- [Task details] The material below is to be copied exactly from the line with "focused management, directed" up to and including the line with "Anybody who has", with nothing else kept and no pictures.

################

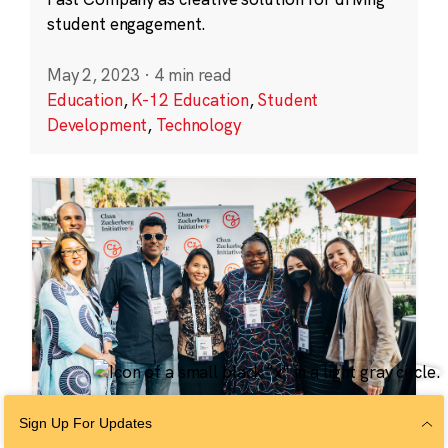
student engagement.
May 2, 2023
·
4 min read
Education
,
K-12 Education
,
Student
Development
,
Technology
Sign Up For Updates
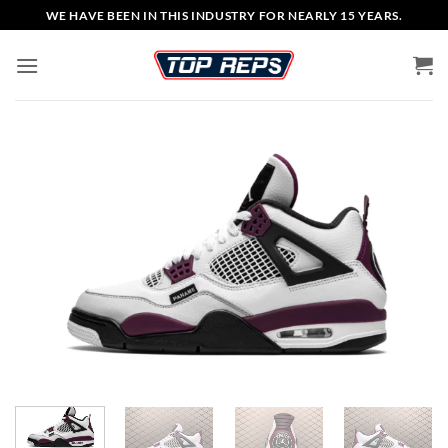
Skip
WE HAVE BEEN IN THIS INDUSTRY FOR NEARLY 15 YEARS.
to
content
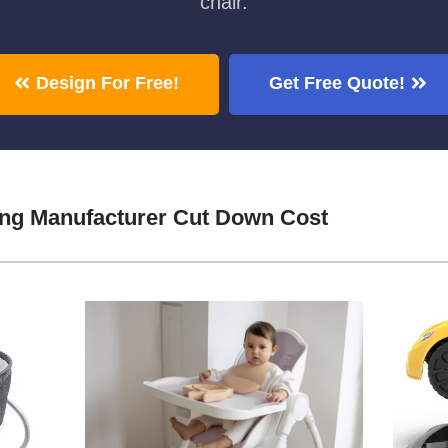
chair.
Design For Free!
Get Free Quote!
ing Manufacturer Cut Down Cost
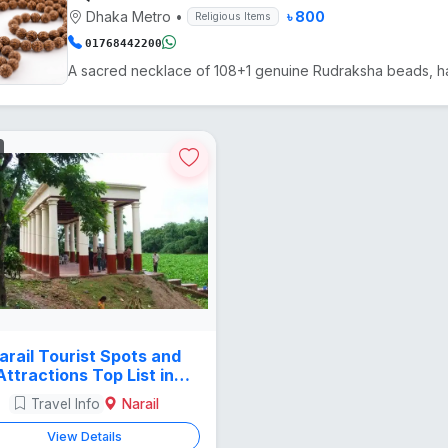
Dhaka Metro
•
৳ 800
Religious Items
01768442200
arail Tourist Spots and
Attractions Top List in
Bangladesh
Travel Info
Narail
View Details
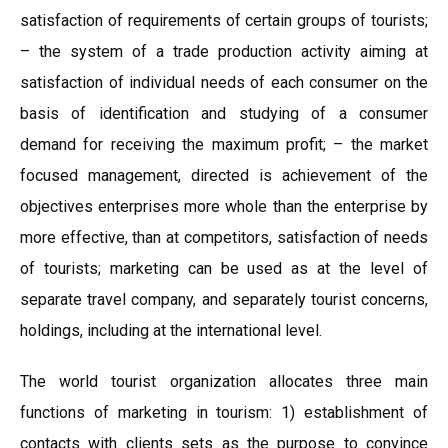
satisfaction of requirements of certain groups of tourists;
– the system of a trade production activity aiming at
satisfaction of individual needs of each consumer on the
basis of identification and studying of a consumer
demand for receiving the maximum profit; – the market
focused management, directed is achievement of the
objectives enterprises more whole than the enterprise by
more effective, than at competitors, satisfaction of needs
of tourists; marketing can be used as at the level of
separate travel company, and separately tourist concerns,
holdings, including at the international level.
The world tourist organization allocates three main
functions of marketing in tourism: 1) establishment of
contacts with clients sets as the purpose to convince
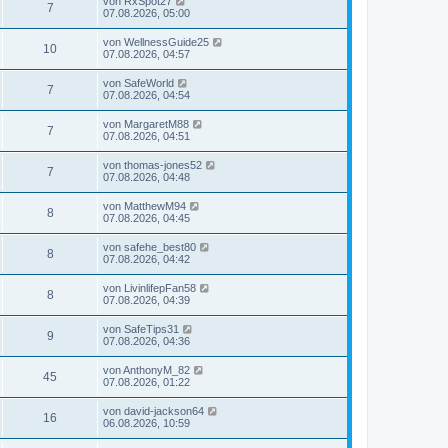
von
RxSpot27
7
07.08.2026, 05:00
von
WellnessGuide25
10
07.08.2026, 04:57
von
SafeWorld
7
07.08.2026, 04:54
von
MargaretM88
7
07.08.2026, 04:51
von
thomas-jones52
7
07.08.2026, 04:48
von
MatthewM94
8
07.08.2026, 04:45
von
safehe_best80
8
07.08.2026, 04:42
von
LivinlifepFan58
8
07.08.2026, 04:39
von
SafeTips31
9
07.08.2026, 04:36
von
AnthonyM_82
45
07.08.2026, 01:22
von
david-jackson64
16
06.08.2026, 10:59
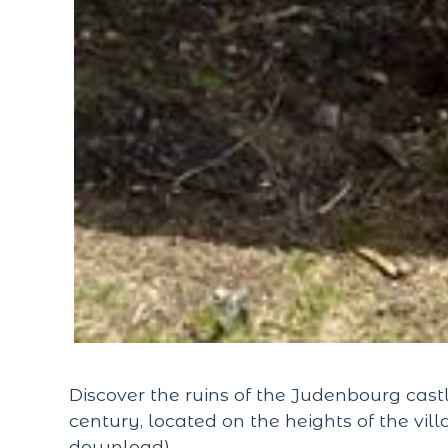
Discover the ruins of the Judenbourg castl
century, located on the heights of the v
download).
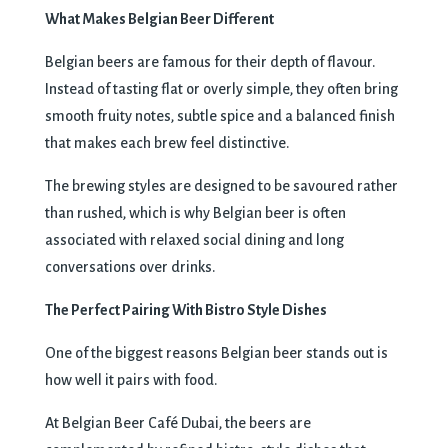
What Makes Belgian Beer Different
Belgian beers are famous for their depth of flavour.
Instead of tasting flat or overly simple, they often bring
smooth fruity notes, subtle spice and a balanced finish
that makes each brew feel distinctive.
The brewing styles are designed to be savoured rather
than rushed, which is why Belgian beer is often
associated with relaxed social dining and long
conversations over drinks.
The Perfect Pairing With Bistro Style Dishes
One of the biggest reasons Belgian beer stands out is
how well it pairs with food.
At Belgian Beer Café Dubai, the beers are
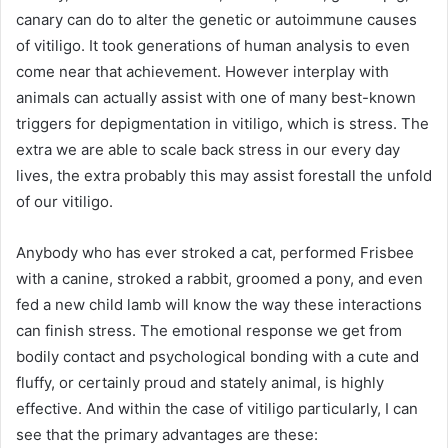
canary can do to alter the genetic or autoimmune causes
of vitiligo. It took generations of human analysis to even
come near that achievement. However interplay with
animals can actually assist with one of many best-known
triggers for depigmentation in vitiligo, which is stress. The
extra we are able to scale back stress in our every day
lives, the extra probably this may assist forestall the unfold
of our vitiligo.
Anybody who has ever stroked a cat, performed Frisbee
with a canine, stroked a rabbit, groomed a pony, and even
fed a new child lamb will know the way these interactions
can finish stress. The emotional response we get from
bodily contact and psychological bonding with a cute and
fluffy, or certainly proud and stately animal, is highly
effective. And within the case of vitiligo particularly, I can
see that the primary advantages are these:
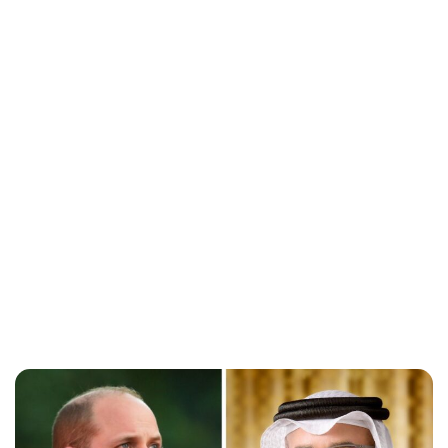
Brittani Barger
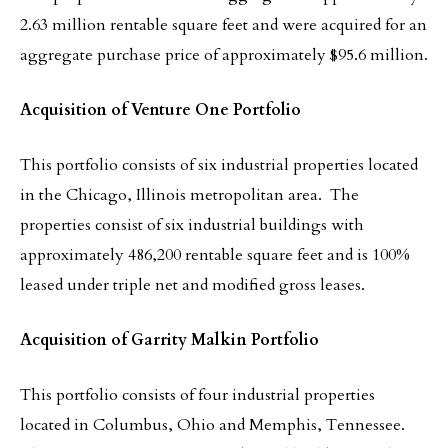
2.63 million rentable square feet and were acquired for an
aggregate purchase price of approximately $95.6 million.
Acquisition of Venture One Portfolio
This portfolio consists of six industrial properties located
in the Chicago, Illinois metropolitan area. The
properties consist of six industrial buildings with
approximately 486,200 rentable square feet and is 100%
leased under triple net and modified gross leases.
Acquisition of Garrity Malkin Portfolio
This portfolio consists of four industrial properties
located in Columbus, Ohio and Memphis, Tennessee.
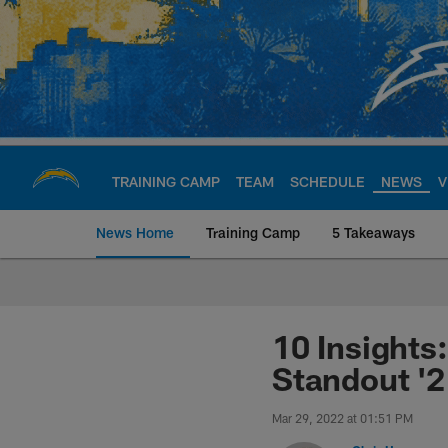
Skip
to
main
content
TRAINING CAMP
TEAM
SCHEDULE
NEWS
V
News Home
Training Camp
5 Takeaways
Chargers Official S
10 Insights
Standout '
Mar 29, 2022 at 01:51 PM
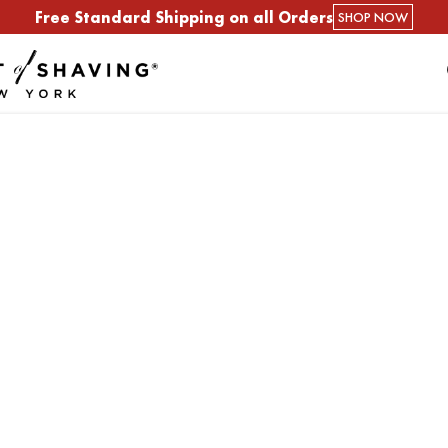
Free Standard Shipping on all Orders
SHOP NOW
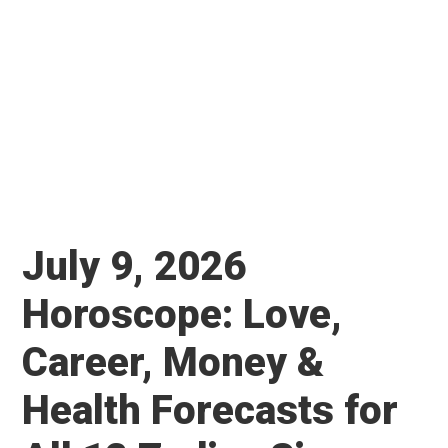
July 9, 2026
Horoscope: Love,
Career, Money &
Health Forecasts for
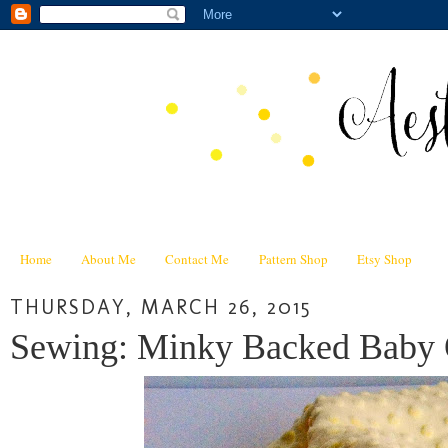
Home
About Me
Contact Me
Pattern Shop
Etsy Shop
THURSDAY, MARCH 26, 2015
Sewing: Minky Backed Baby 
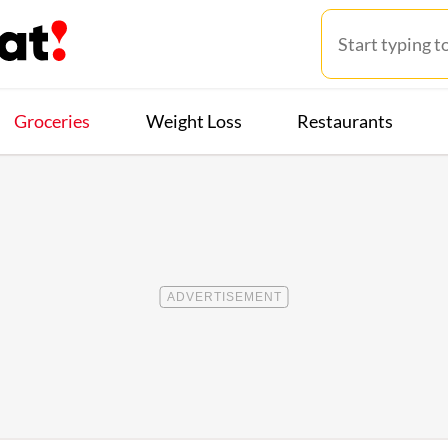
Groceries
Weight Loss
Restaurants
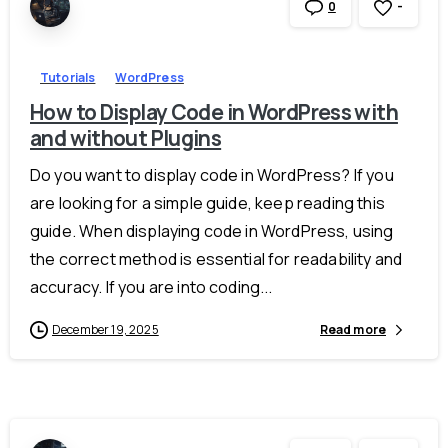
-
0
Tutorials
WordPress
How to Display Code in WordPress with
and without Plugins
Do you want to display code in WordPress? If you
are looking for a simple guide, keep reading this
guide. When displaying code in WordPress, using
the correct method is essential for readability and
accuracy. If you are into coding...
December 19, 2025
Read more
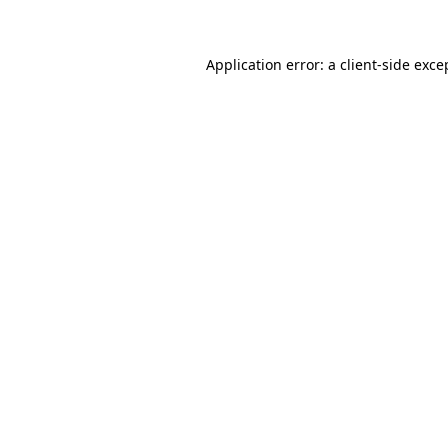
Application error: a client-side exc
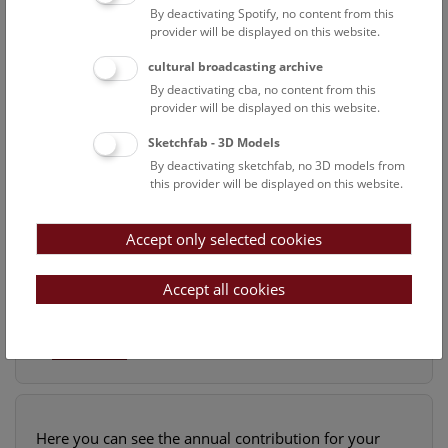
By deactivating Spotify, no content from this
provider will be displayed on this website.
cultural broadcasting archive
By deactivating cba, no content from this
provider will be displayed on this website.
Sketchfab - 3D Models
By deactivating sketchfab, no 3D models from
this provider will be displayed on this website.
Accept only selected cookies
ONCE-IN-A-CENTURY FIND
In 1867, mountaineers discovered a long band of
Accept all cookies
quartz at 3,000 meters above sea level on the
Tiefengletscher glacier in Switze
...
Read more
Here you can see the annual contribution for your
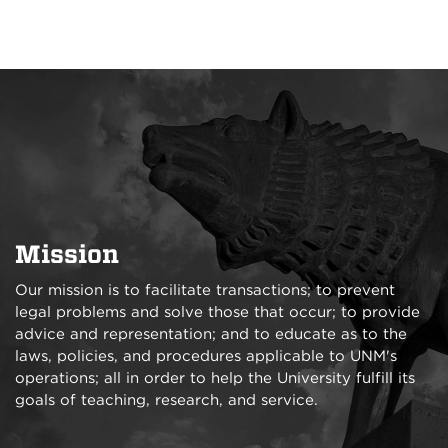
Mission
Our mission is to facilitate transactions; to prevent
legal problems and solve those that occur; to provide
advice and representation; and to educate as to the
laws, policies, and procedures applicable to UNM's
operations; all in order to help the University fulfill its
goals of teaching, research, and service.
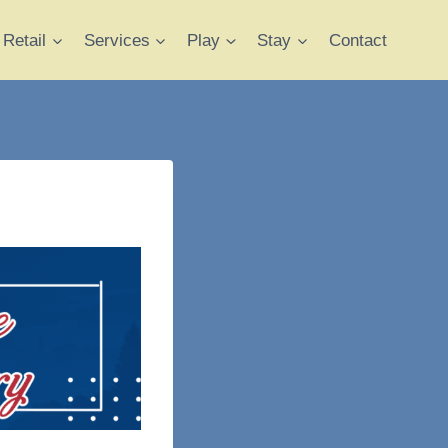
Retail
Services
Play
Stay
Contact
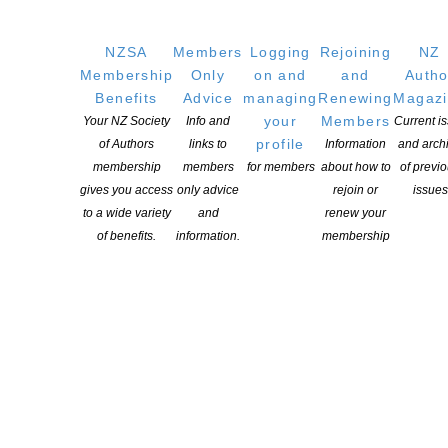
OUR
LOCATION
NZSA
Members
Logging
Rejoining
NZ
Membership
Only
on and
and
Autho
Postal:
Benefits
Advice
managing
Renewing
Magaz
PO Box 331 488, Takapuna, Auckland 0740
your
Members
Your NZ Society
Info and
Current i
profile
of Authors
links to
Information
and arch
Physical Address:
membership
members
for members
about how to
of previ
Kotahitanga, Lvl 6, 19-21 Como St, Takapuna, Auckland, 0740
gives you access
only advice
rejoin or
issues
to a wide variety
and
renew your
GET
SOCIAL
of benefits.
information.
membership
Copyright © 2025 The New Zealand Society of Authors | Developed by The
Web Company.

################

- [Response for this exercise]
focused management, directed is achievement of the
objectives enterprises more whole than the enterprise by
more effective, than at competitors, satisfaction of needs
of tourists; marketing can be used as at the level of
separate travel company, and separately tourist concerns,
holdings, including at the international level.
The world tourist organization allocates three main
functions of marketing in tourism: 1) establishment of
contacts with clients sets as the purpose to convince
von
RxSpot27
7
07.08.2026, 05:00
von
WellnessGuide25
10
07.08.2026, 04:57
von
SafeWorld
7
07.08.2026, 04:54
von
MargaretM88
7
07.08.2026, 04:51
von
thomas-jones52
7
07.08.2026, 04:48
von
MatthewM94
8
07.08.2026, 04:45
von
safehe_best80
8
07.08.2026, 04:42
von
LivinlifepFan58
8
07.08.2026, 04:39
von
SafeTips31
9
07.08.2026, 04:36
von
AnthonyM_82
45
07.08.2026, 01:22
von
david-jackson64
16
06.08.2026, 10:59
Discover the ruins of the Judenbourg castl
century, located on the heights of the v
download).
What Makes Belgian Beer Different
Belgian beers are famous for their depth of flavour.
Instead of tasting flat or overly simple, they often bring
smooth fruity notes, subtle spice and a balanced finish
that makes each brew feel distinctive.
The brewing styles are designed to be savoured rather
than rushed, which is why Belgian beer is often
associated with relaxed social dining and long
conversations over drinks.
The Perfect Pairing With Bistro Style Dishes
One of the biggest reasons Belgian beer stands out is
how well it pairs with food.
At Belgian Beer Café Dubai, the beers are
canary can do to alter the genetic or autoimmune causes
of vitiligo. It took generations of human analysis to even
come near that achievement. However interplay with
animals can actually assist with one of many best-known
triggers for depigmentation in vitiligo, which is stress. The
extra we are able to scale back stress in our every day
lives, the extra probably this may assist forestall the unfold
of our vitiligo.
Anybody who has ever stroked a cat, performed Frisbee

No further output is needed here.